By comparing the underestimated size and actual size of the droplets, the number of water molecules in the droplets that are oxidized can be calculated. Please note that the average size of the droplets from DLS measurement can contain large errors because the droplets are a polydisperse sample rather than a monodisperse. When a large particle is included in the sample, the large particle can have strong scattering and also can partly disturb the weaker scattering from the small particles. More accurate results could be obtained by using nanoparticle tracking analysis (e.g., Nanosight). If the water molecules in the 363 nm diameter (obtained from DLS) droplets react completely, a 269 pC of charge should be generated. The average charge obtained from the same sample using the electrochemical collision method was 28 pC. Comparing these two charge values, we can conclude that roughly ~10% of water molecules in the droplet were electrochemically oxidized, and the remainder were not oxidized. This result is significantly enhanced from a previous report of the 0.81% electrolysis efficiency in an electrolyte-free organic solvent [21]. Owing to the confined size of the reactor (i.e., the emulsion droplets), it is difficult to pump the reaction product out of the reactor for a continuous reaction in the droplets. If the produced charged product (e.g., protons) is not properly balanced inside the droplet, the electrolysis reaction is halted because charge neutrality inside the droplet is not maintained.
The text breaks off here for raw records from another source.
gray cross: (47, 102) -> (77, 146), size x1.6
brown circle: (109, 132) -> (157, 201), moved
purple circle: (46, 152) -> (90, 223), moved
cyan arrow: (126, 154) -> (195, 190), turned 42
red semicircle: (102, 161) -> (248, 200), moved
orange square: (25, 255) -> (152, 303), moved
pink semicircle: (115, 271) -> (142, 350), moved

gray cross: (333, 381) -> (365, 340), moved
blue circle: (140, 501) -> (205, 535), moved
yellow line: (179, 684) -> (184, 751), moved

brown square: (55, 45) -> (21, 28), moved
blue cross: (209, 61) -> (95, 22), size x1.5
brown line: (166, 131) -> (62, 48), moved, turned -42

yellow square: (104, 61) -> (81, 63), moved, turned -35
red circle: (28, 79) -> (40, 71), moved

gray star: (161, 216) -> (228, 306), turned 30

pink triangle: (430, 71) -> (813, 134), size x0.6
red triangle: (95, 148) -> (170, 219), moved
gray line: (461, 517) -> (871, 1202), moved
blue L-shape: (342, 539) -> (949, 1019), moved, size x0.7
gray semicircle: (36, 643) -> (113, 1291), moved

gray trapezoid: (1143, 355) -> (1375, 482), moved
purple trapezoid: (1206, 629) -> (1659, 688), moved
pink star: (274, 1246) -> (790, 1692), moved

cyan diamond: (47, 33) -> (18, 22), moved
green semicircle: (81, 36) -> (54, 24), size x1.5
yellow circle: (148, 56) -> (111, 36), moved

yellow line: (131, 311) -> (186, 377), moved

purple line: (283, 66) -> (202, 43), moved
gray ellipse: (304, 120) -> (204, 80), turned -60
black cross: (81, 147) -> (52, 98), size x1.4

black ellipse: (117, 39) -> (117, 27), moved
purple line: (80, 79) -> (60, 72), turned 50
The hydrophobic electrolyte anion (BF₄⁻), which permeates to the aqueous droplet from the organic electrolyte solution, promotes the electrochemical water oxidation by maintaining the charge balance.

$$2{\mathrm{H}}_2\mathrm{O}\left(\mathrm{aq}\right)+4{\mathrm{BF}}_4{}^{-}\left(\mathrm{org}\right)\begin{array}{c}\to \\ \leftarrow \end{array}{ \mathrm{O}}_2\left(\mathrm{aq}\right)+4{\mathrm{H}}^{+}\left(\mathrm{aq}\right)+4{\mathrm{BF}}_4{}^{-}\left(\mathrm{aq}\right)+4{\mathrm{e}}^{-}\hspace{1em}(\mathrm{R}2)$$

Therefore, we established efficient electrolysis conditions for surfactant-stabilized aqueous droplets in organic solvents based on an understanding of the reaction in a single entity. Using this system, we detected aqueous emulsion droplets without the addition of additional redox species. Furthermore, this principle can elevate water electrolysis efficiency under neutral conditions. In the bulk electrolysis of the water continuum, the adsorption of bubbles on the electrode surface results in a high ohmic potential drop and a large reaction overpotential. The efficient electrolysis of water emulsion droplets in an organic medium can be studied by reducing bubble adsorption on the electrode surface and controlling the hydrophobic surfactant on an organic solution.

4. Conclusions

Herein, we describe the electrochemical detection of surfactant-encapsulated aqueous droplets in organic electrolyte solutions. Previous studies on surfactant-free water droplets have utilized the direct oxidation of solvent molecules in a pure organic solution. However, in the presence of a surfactant (e.g., an emulsifier) in an organic solvent, the water molecules are not electrochemically oxidized. In our experiments, the water molecules in the emulsion droplets are electrolyzed using a hydrophobic electrolyte. Although the water oxidation partly proceeds in an electrolyte-free organic solvent (0.81%), more efficient electrolysis occurs in an organic solvent in the presence of hydrophobic electrolytes. By enhancing the electrolysis efficiency, a high signal-to-noise ratio can be obtained for the electrochemical detection of emulsion droplets. Therefore, the electrochemical detection of nano/microdroplets can be utilized in the study of electrochemical sensors. Furthermore, this principle can be applied to elevate water electrolysis efficiency under neutral conditions.